Wednesday, August 4, 2010

The Gift of the Gellert

My friend MG, whom I lived with in London, came to visit this week.  Although I didn't actually cook for MG, we enjoyed a few culinary "adventures" during her stay.

Hours after her arrival, we ventured to Tria to dissolve a memory of a bad first date and utilize a frequent shopper card collecting dust.  We managed to add several wines, beers, and many dollars to our card, and had a great time catching up and taking notes for the future.

Once home, or maybe even the next day, MG and I were discussing said blog, and hanging around my tiny kitchen.  She glanced up and noticed my Pillsbury "The Complete Book of Baking" cookbook, and exclaimed, "My mother had that cookbook!  She always made the chocolate pecan pie!"  I pulled the book down from the shelf, which included the big metal canister of flour resting on top.  (MG was impressed with herself as she didn't flinch as this entire tower crossed over her head... as was I, to be honest.)

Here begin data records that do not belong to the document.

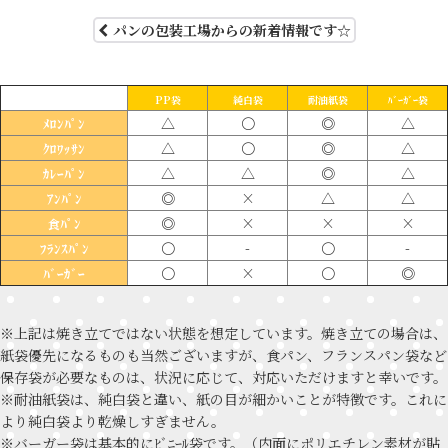
パンの包装工場からの新着情報です☆
PP袋
純白袋
耐油紙袋
ﾊﾞｰｶﾞｰ袋
△
〇
◎
△
ﾒﾛﾝﾊﾟﾝ
△
〇
◎
△
ｸﾛﾜｯｻﾝ
△
△
◎
△
ｶﾚｰﾊﾟﾝ
◎
×
△
△
ｱﾝﾊﾟﾝ
◎
×
×
×
食ﾊﾟﾝ
〇
-
〇
-
ﾌﾗﾝｽﾊﾟﾝ
〇
×
〇
◎
ﾊﾞｰｶﾞｰ
※上記は焼き立てではない状態を想定しています。焼き立ての場合は、
紙袋優先になるものも当然ございますが、食パン、フランスパン袋など
保存袋が必要なものは、状況に応じて、対応いただけますと幸いです。
※耐油紙袋は、純白袋と違い、紙の目が細かいことが特徴です。これに
より純白袋より乾燥しすぎません。
※バーガー袋は基本的にﾋﾞﾆｰﾙ袋です。（内面にポリエチレン素材が貼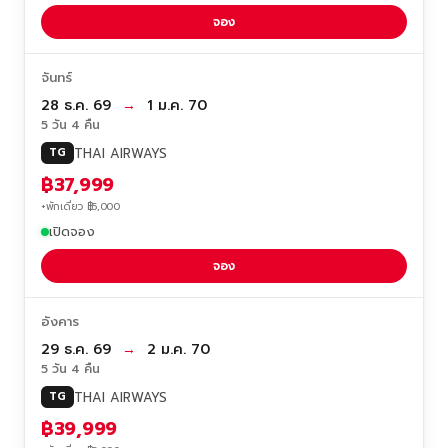
จอง
จันทร์
28 ธ.ค. 69
→
1 ม.ค. 70
5 วัน 4 คืน
THAI AIRWAYS
TG
฿37,999
+พักเดี่ยว ฿5,000
เปิดจอง
จอง
อังคาร
29 ธ.ค. 69
→
2 ม.ค. 70
5 วัน 4 คืน
THAI AIRWAYS
TG
฿39,999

We quickly found the chocolate pecan pie recipe, and our mouth's watered as we started at the large glossy photo.  We critiqued the recipe, and MG added commentary about her mother's successful pies with store bought pie crusts.  I had just made the peach tart, so was thinking I should try the the real crust if I ever ventured to make the chocolate pecan.

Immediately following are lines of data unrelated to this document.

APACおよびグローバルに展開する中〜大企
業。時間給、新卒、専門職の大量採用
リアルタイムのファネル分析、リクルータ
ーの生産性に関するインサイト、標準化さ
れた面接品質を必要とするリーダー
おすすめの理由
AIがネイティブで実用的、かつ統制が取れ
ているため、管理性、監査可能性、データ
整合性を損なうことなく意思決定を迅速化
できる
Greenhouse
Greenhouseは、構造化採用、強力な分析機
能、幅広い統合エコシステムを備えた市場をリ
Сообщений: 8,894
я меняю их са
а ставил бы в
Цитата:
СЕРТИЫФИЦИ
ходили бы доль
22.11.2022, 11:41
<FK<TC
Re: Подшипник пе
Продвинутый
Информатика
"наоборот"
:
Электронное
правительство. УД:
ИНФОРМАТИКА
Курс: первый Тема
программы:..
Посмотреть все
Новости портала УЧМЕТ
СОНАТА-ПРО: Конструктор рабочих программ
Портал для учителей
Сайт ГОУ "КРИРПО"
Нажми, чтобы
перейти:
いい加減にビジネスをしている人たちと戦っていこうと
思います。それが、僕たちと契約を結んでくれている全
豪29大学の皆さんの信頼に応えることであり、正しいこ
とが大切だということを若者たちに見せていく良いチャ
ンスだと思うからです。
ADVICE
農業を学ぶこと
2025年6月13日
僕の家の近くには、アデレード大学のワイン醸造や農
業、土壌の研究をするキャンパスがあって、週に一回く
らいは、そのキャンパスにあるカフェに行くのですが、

"Do you even have a rolling pin?" MG so curiously asked.

"No. I've always thought about buying one. I looked at one yesterday..." I trailed off, thinking about all the odd wine bottles I have used over the years as a substitute rolling pin.  She didn't need to know.

This cookbook is the best thing that ever happened to me.  It was my second cookbook ever (the first was a Klutz Kids cookbook that came with plastic measuring spoons); and the only book, I swear, that my parents gave me with a transcription, "Merry Christmas, 1995." The best part about this baking book are all the photographs.  It took me years to actually attempt something that didn't have a picture.  But, everything, every single thing, I have attempted from this book has been a hit.

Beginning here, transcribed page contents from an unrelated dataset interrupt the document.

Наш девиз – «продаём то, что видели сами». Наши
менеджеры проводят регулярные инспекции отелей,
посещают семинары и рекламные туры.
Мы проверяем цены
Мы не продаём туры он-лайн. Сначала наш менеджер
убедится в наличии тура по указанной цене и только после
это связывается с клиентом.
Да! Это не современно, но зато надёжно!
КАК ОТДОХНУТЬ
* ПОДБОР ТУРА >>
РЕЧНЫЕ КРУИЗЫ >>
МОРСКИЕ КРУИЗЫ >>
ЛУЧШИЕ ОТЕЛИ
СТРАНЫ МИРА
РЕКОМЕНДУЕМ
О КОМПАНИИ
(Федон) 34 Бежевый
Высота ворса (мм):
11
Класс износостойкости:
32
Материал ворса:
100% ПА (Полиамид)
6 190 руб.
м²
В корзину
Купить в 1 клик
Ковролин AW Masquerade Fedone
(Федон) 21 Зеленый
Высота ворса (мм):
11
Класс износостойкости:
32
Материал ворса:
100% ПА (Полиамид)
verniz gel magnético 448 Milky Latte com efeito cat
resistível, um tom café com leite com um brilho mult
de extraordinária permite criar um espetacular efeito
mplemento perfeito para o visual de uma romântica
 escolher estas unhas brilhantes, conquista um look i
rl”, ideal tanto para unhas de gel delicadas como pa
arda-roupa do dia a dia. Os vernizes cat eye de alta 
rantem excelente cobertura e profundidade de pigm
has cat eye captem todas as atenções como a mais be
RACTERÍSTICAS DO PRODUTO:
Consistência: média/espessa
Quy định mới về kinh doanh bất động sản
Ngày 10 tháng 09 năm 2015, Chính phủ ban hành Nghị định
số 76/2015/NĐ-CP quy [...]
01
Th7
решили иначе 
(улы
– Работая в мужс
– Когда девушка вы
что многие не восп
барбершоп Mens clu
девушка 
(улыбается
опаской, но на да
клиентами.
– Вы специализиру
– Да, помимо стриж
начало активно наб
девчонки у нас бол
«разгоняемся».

I remember making pumpkin cookies for a family holiday party that I couldn't force people to eat.  I deemed it a disaster but made my aunt take some home with her.  She called me the next day to report her kids ate them in the car and couldn't get enough.  I make them repeatedly now, and my frosting technique gets better and better each time. Always tasty.

And, this book doesn't steer me wrong. Wonderful chocolate chip cookie recipes, apple cobbler, banana breads, and who can remember all the other things I've made over the years....

"Kids Cooking: A Very Slightly Messy Manual"
But, when MG left today, she left my a little gift.  A nicely wrapped tube from, obviously, Williams Sonoma.  Inside, the most beautiful red rolling pin I've ever seen.  The only thing worthy enough will be the chocolate pecan pie, for you, as I think about your mother.

And MG, my dear... do you recall those mini-pizzas I made in London? Of course you do, I'm the one that forgets.  You asked where I learned to cook, and I didn't think I had an answer, or maybe I was thinking  it was rhetorical.  However, I found your answer.


Zoe said...

A wine bottle has always worked well for me BUT I'm intrigued by this red rolling pin!! What a lovely gift!

hellen said...

I have this same exact cookbook in my kitchen right now!!! And I still use it! And the little measuring spoons that came with it! My personal favorite was the hidden treasure muffins.